Question

The focal length of a concave mirror is $f$ and the distance from the object to the principal focus is $x$. The ratio of the size of image to the size of object is:
(A) $\dfrac{{f + x}}{f}$
(B) $\dfrac{f}{x}$
(C) $\sqrt {\dfrac{f}{x}}$
(D) $\dfrac{{{f^2}}}{{{x^2}}}$

Answer 1

To solve this question we need to use the mirror equation.

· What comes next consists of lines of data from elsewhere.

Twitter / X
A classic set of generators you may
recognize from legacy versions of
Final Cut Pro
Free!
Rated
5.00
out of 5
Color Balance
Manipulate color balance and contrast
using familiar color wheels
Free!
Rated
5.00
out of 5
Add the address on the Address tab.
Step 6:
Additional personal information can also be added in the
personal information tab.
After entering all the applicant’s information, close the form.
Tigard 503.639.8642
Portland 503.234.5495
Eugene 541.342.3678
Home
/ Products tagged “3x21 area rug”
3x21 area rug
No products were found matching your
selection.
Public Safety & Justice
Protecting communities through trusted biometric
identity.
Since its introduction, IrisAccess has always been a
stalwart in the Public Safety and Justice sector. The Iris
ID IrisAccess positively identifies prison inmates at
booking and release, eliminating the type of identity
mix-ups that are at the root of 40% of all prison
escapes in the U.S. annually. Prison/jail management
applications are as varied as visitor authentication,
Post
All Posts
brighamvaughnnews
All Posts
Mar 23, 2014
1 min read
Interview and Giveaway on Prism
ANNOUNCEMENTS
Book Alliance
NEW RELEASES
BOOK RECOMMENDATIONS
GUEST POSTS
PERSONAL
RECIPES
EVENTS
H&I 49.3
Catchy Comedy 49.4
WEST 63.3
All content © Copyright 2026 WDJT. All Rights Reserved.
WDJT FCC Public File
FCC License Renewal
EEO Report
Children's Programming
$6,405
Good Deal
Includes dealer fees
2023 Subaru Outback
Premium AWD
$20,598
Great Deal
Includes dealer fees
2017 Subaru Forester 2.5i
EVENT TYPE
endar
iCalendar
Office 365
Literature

From there we can easily find the image distance, which can be put in the magnification formula to get the final answer.
Formula used: The formulas used in solving this problem are:
where $f =$focal length of the mirror, $v =$the distance of the image from the pole of the mirror and $u =$the distance of the object from the pole of the mirror
$\Rightarrow m = - \dfrac{v}{u}$, where m is the magnification

Complete step by step answer:
The mirror equation is given as
$\Rightarrow \dfrac{1}{f} = \dfrac{1}{v} + \dfrac{1}{u}$ (1)

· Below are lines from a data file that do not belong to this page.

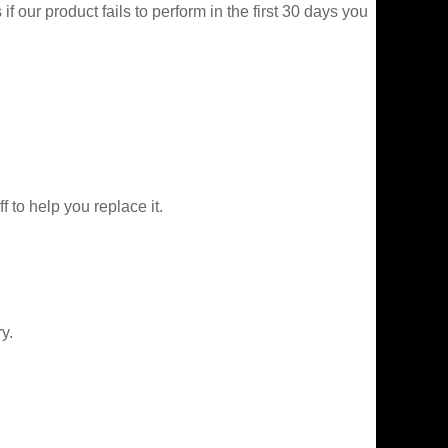
f our product fails to perform in the first 30 days you
f to help you replace it.
y.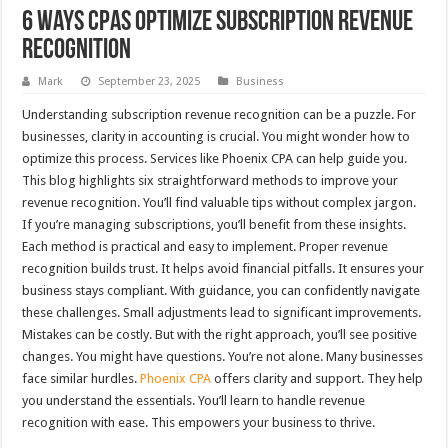
6 Ways CPAs Optimize Subscription Revenue
Recognition
Mark
September 23, 2025
Business
Understanding subscription revenue recognition can be a puzzle. For
businesses, clarity in accounting is crucial. You might wonder how to
optimize this process. Services like Phoenix CPA can help guide you.
This blog highlights six straightforward methods to improve your
revenue recognition. You’ll find valuable tips without complex jargon.
If you’re managing subscriptions, you’ll benefit from these insights.
Each method is practical and easy to implement. Proper revenue
recognition builds trust. It helps avoid financial pitfalls. It ensures your
business stays compliant. With guidance, you can confidently navigate
these challenges. Small adjustments lead to significant improvements.
Mistakes can be costly. But with the right approach, you’ll see positive
changes. You might have questions. You’re not alone. Many businesses
face similar hurdles.
Phoenix CPA
offers clarity and support. They help
you understand the essentials. You’ll learn to handle revenue
recognition with ease. This empowers your business to thrive.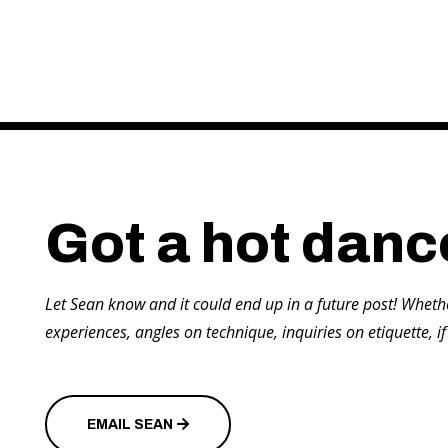
Got a hot danc
Let Sean know and it could end up in a future post! Wheth
experiences, angles on technique, inquiries on etiquette, if
EMAIL SEAN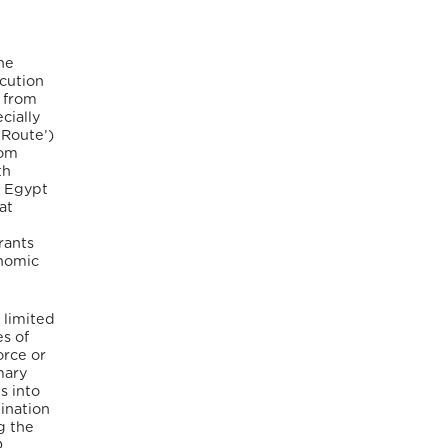
the
ecution
s from
cially
 Route’)
rom
th
d Egypt
at
rants
onomic
 limited
s of
orce or
mary
s into
tination
g the
O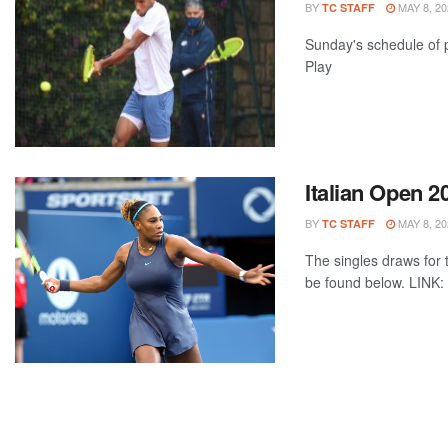
BY
MAY 8, 20
TC STAFF
Sunday's schedule of p
Play
Italian Open 
BY
MAY 8, 20
TC STAFF
The singles draws for t
be found below. LINK: 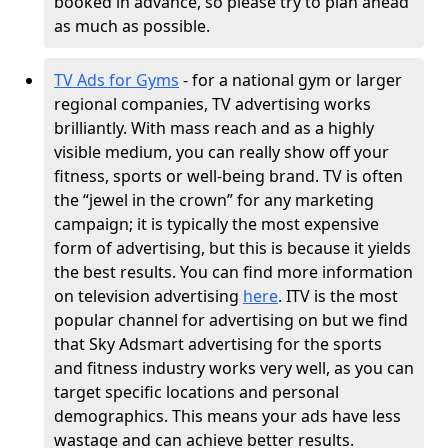
booked in advance, so please try to plan ahead
as much as possible.
TV Ads for Gyms
- for a national gym or larger
regional companies, TV advertising works
brilliantly. With mass reach and as a highly
visible medium, you can really show off your
fitness, sports or well-being brand. TV is often
the “jewel in the crown” for any marketing
campaign; it is typically the most expensive
form of advertising, but this is because it yields
the best results. You can find more information
on television advertising
here
. ITV is the most
popular channel for advertising on but we find
that Sky Adsmart advertising for the sports
and fitness industry works very well, as you can
target specific locations and personal
demographics. This means your ads have less
wastage and can achieve better results.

According to the question, we have our object $x$ distance from the principal focus F, as shown in the figure above.
From the above figure,
$\Rightarrow u = (f + x)$, $f = f$
As the mirror is concave, both these distances have to be taken as negative as per the Cartesian sign convention.
$\Rightarrow \therefore f = - f$and$u = - (f + x)$
Substituting these in the mirror equation (1)
$\Rightarrow - \dfrac{1}{f} = \dfrac{1}{v} - \dfrac{1}{{(f + x)}}$
$\Rightarrow \dfrac{1}{v} = \dfrac{1}{{(f + x)}} - \dfrac{1}{f}$
Taking LCM
$\Rightarrow \dfrac{1}{v} = \dfrac{{f - (f + x)}}{{f(f + x)}}$
$\Rightarrow \dfrac{1}{v} = \dfrac{{ - x}}{{f(f + x)}}$
Taking reciprocal, we get
$\Rightarrow v = - \dfrac{{f(f + x)}}{x}$
We know from the magnification formula
$\Rightarrow m = - \dfrac{v}{u}$
Substituting $v = - \dfrac{{f(f + x)}}{x}$and $u = - (f + x)$
$\Rightarrow m = - \left( {\dfrac{{\dfrac{{ - f(f + x)}}{x}}}{{ - (f + x)}}} \right)$
$\Rightarrow m = - \dfrac{f}{x}$ (2)
We know that magnification is the ratio of the height of the image to the height of the object, i.e.
$\Rightarrow m = \dfrac{I}{O}$ (3)
From (2) and (3)
$\Rightarrow \dfrac{I}{O} = - \dfrac{f}{x}$
The negative sign indicates that the image formed is inverted. Ignoring the negative sign, we get
$\Rightarrow \dfrac{I}{O} = \dfrac{f}{x}$
Hence the correct answer is option (B); $\dfrac{f}{x}$.

Additional Information
We have another optical instrument in ray optics called a lens. The corresponding relation between $f,$ $v$ and $u$, called the lens formula is given by
$\Rightarrow \dfrac{1}{f} = \dfrac{1}{v} - \dfrac{1}{u}$
And the corresponding formula for the magnification is given by the relation
$\Rightarrow m = \dfrac{v}{u}$

Note:
Proper care of the sign convention is to be taken while substituting the values of $f$,$u$ or $v$ in the mirror equation. All the distances are measured from the pole of the mirror. All the distances in the direction of the incident light are taken as positive, while those opposed to the direction of incident light are taken as negative.